## TO DO
Only the pictures should be dropped; copy the rest of the entries exactly.

## MATERIAL FOR THE TASK
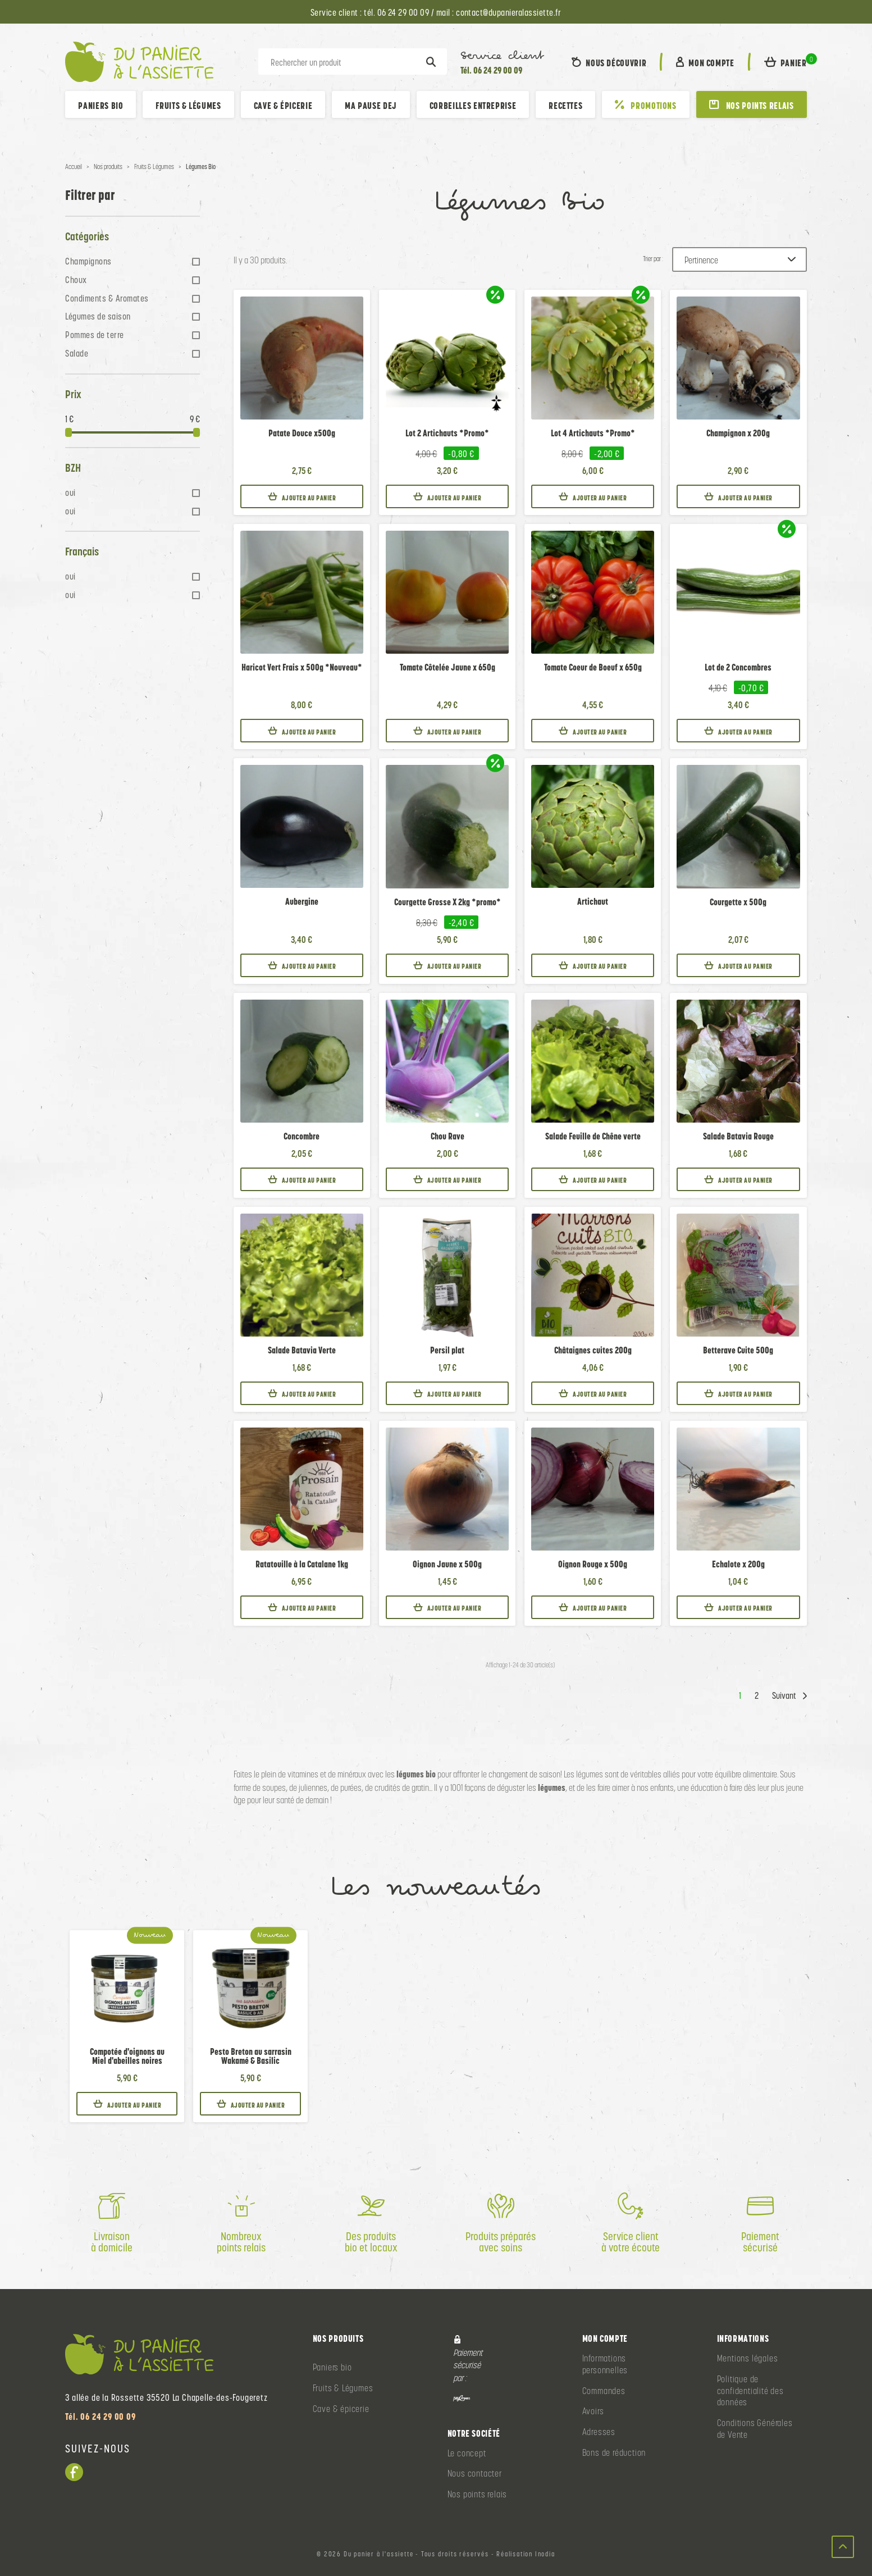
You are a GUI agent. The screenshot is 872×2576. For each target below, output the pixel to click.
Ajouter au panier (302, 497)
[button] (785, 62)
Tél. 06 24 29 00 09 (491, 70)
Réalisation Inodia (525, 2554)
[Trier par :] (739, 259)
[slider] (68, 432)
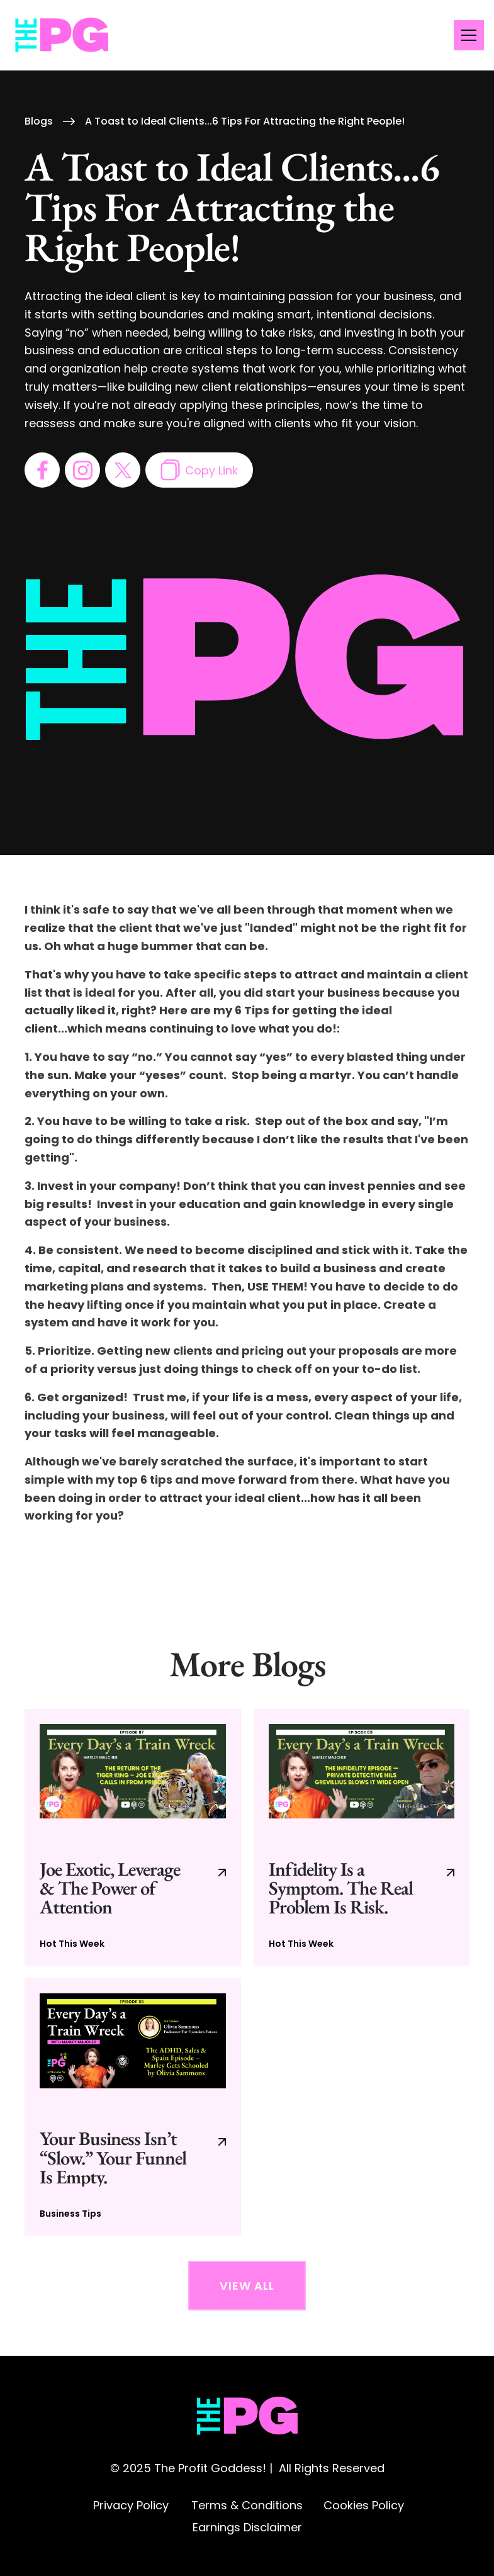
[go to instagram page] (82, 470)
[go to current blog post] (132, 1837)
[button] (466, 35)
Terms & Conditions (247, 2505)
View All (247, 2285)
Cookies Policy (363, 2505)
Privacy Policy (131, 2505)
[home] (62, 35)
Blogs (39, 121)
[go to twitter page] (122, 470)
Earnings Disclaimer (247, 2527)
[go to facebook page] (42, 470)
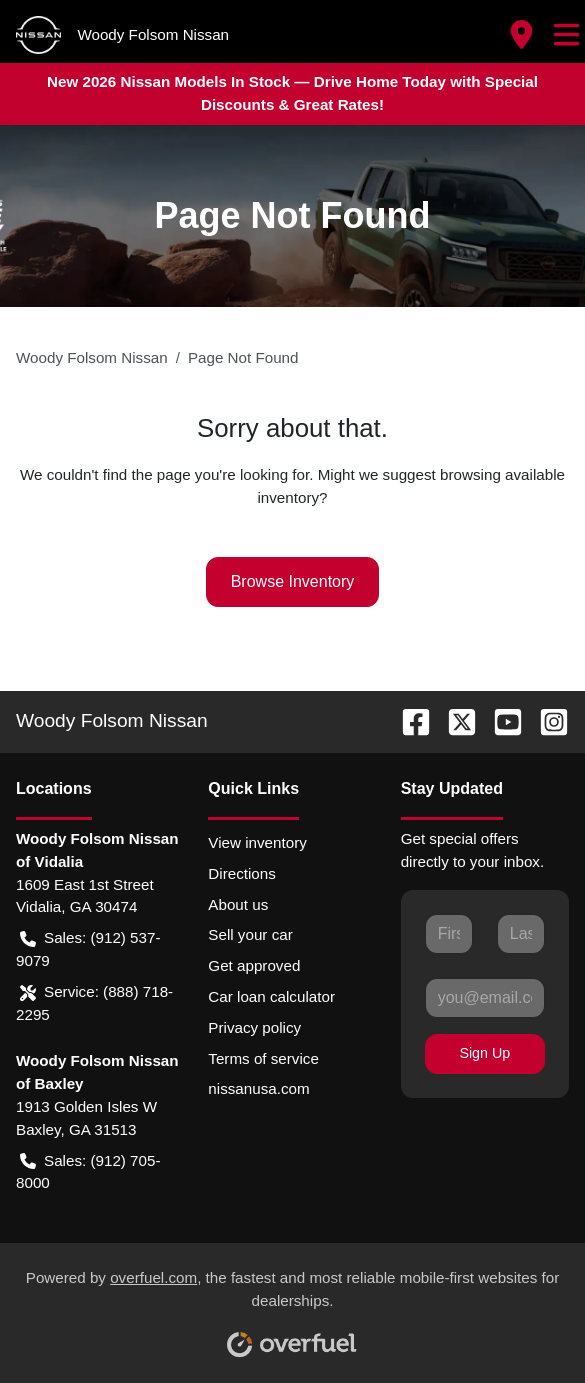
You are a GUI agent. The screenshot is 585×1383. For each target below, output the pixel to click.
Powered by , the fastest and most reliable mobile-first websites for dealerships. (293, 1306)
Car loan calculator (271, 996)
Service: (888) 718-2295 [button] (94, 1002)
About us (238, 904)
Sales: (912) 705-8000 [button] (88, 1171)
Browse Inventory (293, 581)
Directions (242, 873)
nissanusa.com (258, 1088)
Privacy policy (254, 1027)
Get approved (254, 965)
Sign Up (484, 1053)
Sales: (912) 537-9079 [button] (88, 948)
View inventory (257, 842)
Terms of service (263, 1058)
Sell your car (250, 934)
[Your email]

## RESPONSE AREA
You are a GUI agent. The screenshot is 872×2576. For each target below, output the pixel to click.
Ajouter au panier (302, 497)
[button] (785, 62)
Tél. 06 24 29 00 09 (491, 70)
Réalisation Inodia (525, 2554)
[Trier par :] (739, 259)
[slider] (68, 432)
[go to instagram page] (82, 470)
[go to current blog post] (132, 1837)
[button] (466, 35)
Terms & Conditions (247, 2505)
View All (247, 2285)
Cookies Policy (363, 2505)
Privacy Policy (131, 2505)
[home] (62, 35)
Blogs (39, 121)
[go to twitter page] (122, 470)
Earnings Disclaimer (247, 2527)
[go to facebook page] (42, 470)
You are a GUI agent. The screenshot is 585×1383. For each target below, output the pixel to click.
Powered by , the fastest and most reliable mobile-first websites for dealerships. (293, 1306)
Car loan calculator (271, 996)
Service: (888) 718-2295 [button] (94, 1002)
About us (238, 904)
Sales: (912) 705-8000 [button] (88, 1171)
Browse Inventory (293, 581)
Directions (242, 873)
nissanusa.com (258, 1088)
Privacy policy (254, 1027)
Get approved (254, 965)
Sign Up (484, 1053)
Sales: (912) 537-9079 [button] (88, 948)
View inventory (257, 842)
Terms of service (263, 1058)
Sell your car (250, 934)
[Your email]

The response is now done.